Broken Things (Salt Modern Fiction) by Padrika Tarrant

Author:Padrika Tarrant [Tarrant, Padrika]
Language: eng
Format: epub
Publisher: Salt Publishing Limited
Published: 2010-09-15T23:00:00+00:00


Shopping

WHEN I WAS a child I was sent by my mother to the grocer’s to pick up the tins and dry goods for the month. With an ancient pushchair that I was to use as a trolley, and the hood of my coat pulled over my hair, I scurried down a sidestreet, the wheels racketing along loud enough to wake the dead.

When I saw the grocer’s ahead in the dark, the light and warmth from it made me think of illness. The shopkeeper was standing in the doorway; I slowed right down and walked towards him reluctantly, half deafened by my awful pushchair. When I stopped in front of him, the silence whistled in my ears like a milkfloat. The shopping list was clenched inside my hand; I took one step forward.

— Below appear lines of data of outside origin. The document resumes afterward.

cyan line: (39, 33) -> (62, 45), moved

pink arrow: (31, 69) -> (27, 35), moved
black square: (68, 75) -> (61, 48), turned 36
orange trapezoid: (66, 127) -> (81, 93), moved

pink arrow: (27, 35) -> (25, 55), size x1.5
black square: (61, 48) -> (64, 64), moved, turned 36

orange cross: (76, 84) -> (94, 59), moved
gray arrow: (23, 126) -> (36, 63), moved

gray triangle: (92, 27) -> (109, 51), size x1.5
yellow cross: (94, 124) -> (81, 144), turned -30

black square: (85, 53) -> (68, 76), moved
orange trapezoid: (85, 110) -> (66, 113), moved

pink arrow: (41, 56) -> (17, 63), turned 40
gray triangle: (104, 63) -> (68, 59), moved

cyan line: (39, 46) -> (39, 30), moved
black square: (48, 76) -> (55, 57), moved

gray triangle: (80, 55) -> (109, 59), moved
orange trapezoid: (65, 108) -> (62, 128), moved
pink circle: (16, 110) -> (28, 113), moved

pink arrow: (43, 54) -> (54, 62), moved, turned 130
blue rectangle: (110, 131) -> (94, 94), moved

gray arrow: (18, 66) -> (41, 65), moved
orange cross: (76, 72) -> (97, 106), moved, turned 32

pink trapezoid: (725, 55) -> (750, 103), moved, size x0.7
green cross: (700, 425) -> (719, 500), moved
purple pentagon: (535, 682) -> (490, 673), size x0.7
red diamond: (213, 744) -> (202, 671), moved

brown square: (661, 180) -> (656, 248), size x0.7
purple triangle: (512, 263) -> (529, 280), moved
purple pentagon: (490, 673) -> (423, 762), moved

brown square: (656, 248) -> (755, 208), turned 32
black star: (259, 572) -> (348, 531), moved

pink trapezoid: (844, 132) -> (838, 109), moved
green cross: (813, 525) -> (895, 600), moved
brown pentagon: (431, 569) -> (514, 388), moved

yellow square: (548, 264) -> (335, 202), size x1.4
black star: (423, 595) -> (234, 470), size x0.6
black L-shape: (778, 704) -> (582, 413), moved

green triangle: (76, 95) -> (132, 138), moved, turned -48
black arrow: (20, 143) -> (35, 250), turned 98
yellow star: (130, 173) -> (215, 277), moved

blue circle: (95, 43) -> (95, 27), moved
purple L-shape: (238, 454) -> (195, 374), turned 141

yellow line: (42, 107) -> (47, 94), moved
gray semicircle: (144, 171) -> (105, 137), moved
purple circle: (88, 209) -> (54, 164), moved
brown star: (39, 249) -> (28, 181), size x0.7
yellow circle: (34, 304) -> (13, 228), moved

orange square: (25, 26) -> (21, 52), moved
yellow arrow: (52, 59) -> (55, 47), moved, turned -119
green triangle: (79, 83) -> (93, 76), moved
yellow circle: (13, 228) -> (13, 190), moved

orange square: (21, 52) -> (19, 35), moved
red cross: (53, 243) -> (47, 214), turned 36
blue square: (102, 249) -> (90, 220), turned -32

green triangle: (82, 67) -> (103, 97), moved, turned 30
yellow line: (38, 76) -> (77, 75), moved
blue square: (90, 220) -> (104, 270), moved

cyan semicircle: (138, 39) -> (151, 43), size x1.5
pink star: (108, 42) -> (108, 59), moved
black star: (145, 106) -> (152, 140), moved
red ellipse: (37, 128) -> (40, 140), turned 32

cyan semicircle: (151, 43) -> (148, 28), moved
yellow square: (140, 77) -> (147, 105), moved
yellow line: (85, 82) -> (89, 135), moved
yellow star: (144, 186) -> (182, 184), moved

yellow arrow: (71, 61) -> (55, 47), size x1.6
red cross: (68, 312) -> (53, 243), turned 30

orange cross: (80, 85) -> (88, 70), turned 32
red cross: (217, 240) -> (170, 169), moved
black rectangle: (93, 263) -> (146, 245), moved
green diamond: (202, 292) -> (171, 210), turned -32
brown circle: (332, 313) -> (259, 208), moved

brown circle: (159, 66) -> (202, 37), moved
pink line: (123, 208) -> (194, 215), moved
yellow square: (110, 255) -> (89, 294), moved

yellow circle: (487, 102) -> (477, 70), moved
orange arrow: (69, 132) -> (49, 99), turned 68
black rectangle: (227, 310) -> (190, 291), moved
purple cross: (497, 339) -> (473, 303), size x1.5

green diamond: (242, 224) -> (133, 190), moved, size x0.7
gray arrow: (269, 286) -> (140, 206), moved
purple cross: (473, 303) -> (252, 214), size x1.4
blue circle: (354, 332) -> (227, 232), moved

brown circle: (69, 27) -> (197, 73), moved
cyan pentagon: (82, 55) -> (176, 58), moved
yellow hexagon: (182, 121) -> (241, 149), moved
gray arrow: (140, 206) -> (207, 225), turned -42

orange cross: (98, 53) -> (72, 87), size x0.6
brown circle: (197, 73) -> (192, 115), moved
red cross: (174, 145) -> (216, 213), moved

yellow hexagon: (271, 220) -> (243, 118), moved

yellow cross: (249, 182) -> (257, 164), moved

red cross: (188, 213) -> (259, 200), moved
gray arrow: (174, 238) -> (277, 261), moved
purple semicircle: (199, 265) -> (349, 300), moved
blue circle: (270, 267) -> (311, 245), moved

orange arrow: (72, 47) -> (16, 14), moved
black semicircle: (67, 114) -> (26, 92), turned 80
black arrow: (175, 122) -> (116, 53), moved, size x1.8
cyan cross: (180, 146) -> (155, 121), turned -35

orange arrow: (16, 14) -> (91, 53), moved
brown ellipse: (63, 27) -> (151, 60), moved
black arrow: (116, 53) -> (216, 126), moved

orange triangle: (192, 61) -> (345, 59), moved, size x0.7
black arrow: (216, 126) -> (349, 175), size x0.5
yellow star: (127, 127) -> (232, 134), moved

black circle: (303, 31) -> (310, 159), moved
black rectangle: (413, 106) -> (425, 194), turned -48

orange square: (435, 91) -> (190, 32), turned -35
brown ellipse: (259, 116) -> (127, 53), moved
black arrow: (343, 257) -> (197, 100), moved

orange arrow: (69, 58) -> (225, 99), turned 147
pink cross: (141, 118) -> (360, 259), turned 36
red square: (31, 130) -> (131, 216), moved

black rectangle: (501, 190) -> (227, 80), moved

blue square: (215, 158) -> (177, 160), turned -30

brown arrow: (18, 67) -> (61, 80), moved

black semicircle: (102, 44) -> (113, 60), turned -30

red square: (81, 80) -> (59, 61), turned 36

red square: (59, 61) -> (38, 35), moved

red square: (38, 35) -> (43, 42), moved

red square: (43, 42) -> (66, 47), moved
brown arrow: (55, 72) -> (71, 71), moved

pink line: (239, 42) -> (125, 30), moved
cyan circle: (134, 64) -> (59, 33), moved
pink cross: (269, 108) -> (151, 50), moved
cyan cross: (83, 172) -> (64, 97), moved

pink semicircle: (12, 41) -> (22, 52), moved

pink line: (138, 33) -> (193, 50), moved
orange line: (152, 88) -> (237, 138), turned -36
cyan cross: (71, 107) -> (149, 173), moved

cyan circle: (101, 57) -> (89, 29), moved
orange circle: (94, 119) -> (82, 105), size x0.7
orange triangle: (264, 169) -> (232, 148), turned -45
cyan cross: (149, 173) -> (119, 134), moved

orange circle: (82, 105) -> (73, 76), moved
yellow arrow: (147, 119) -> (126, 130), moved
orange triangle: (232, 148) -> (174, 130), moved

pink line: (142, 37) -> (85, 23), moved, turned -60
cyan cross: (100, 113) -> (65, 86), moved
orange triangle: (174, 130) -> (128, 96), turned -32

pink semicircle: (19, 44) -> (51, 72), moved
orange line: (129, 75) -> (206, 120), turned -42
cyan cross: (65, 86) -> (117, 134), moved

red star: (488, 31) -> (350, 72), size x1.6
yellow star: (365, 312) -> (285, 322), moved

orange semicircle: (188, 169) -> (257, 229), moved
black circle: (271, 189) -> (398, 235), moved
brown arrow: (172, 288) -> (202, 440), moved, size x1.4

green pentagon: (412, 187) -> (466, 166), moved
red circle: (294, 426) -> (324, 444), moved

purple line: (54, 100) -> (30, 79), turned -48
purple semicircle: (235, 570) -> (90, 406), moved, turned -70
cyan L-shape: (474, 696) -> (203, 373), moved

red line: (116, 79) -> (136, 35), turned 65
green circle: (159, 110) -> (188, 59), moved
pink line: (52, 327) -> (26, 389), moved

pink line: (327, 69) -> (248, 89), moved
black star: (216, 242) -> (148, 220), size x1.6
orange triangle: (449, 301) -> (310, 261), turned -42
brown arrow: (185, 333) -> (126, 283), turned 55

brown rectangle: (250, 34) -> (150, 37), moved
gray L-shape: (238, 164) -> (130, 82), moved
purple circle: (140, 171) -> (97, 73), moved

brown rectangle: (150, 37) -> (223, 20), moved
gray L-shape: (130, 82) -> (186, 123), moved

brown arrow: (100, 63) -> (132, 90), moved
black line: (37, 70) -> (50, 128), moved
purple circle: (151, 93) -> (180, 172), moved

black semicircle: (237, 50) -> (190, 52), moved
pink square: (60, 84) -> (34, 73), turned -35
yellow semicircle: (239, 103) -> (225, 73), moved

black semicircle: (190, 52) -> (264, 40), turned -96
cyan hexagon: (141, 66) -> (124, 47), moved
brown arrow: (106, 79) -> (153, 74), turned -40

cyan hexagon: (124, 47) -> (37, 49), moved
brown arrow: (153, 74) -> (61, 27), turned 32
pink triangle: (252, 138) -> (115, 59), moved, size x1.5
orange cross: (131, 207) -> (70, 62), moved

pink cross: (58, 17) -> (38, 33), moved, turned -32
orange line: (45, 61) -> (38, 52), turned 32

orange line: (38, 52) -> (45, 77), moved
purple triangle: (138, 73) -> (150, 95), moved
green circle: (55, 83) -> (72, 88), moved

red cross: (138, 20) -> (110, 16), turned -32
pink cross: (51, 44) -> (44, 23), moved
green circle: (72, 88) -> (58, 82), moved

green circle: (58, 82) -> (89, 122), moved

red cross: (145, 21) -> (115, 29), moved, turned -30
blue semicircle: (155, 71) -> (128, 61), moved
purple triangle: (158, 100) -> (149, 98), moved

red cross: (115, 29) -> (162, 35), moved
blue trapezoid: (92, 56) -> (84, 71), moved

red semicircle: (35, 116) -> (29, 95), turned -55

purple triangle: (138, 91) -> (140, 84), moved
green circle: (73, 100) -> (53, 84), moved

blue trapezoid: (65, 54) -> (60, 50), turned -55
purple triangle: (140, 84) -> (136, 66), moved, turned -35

The shopkeeper held the door for me; I ducked beneath his arm and entered the shop. Inside it smelled of mothballs and tobacco and cough candy. Boiled sweeties were lined up in heavy jars along the top shelf; a butterfly wing was plastered to a flap of flypaper.

The shopkeeper lifted the hinge on the counter and folded himself behind it, wiping his hands on his apron. With a flick of his headmaster smile, he asked what he could do for such a sweet young lady out all by herself in this weather.

I glanced behind me, at the grocer’s name spelled out backwards in the window, and the plastic crates laid out beneath, filled with potatoes, cabbages, carrots. A flayed brown curve of onion skin lay by itself on the floor like half a secret message. I put my fingers in my mouth.

The shopkeeper was standing there, beaming encouragement. I took the shopping list from my fist, and uncrumpled it carefully, running the creases with my fingers until it was almost flat; I laid it out as lightly as I could against the shopkeeper’s palm. His hand sprang shut.

A movement caught my eye, and I strained my gaze sideways as he read the list aloud. Tea. Sugar. Matches. Abruptly, the shopkeeper swung around and turned his back to fetch and weigh out tea leaves.

A mouse tiptoed out of the shadows from behind a sack of dog food. He was shaking his clever whiskers through the air and against the floor, until all of a sudden he sat up on his haunches with his eyes as bright as spilled jam.

Safety or pink? enquired the shopkeeper. I blinked at him, confused. In one hand he held up a box of matches, Scissors brand; between the fingers of the other were Swan Vestas. Pink, not safety. I pointed. He laid out an oblong tower on the counter: four, five, six. The seventh one unbalanced the lot and they toppled with a rattle. The shopkeeper turned away again, humming.

In the very corner of the shop was a mousetrap, garnished with a dried-out twist of chicken skin. The mouse rubbed his paws against his nose and began to groom his fur, wiping the ladles of his ears.